To think this could be what happens when you share something you worked hard on can be a major block. Some people deal with it by making sure that their project is extra polished – but this can create even more pressure to produce something amazing. And, thus, lead to even more intense feelings when you do put yourself out there – negative feedback is taken harder, being ignored feels more devastating, and so forth.
At this point, a lot of developers burn out. They give up their current project and start something new. Maybe a smaller project, this time – something that you can finish making. And in theory, that’s the perfect solution. A smaller scale means a better chance to get things just right, plus it doesn’t give your dev reputation a hit (like that lame, hurried game release might).

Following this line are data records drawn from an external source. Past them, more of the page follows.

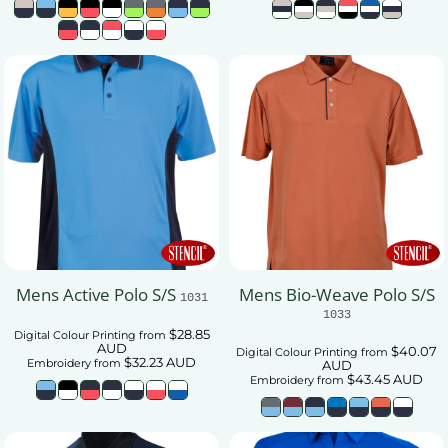
Mens Active Polo S/S
Mens Bio-Weave Polo S/S
1031
1033
$28.85
Digital Colour Printing
from
AUD
$40.07
Digital Colour Printing
from
$32.23
AUD
Embroidery
from
AUD
$43.45
AUD
Embroidery
from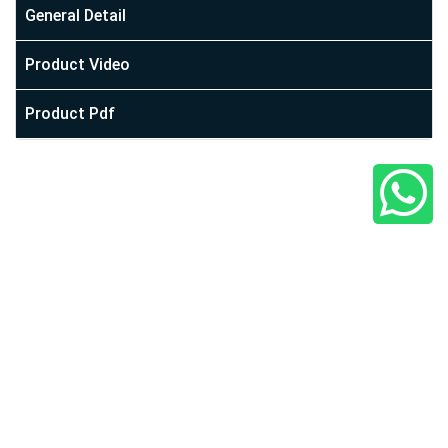
At Cİ Plast, we are building the world of every jar you need.
General Detail
From our establishment to today, we have proven
Product Video
ourselves among many well-established companies. With
your support, we maintain our place among these
Product Pdf
established firms by staying true to our quality and
assurance principles with our team. We participate in
various organizations, including packaging and cosmetic
fairs, showcasing our presence.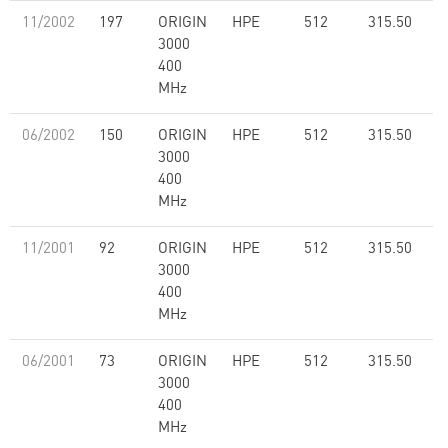
11/2002
197
ORIGIN
HPE
512
315.50
3000
400
MHz
06/2002
150
ORIGIN
HPE
512
315.50
3000
400
MHz
11/2001
92
ORIGIN
HPE
512
315.50
3000
400
MHz
06/2001
73
ORIGIN
HPE
512
315.50
3000
400
MHz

But if your attitude hasn’t changed – if you’re still trying to only produce and share the best game ever while comparing it to AAA games on the market, the solution won’t work. You’ll probably still find yourself with the same fears, the same frustrations and the same challenges as before. Only, this time you might be even harder on yourself when things go wrong.
So, maybe it’s time to challenge that attitude and do something different!
Putting yourself out there is terrifying, but it gets heck-of-a-lot easier with experience. Whether you’re left with a feeling that it wasn’t so bad, or you got the worst feedback ever, you’ve got the opportunity to learn and grow. Sharing something you do care about down the line will be easier.
Don’t let yourself and your attitude stand in the way of success. Hold your breath, close your eyes and just jump in.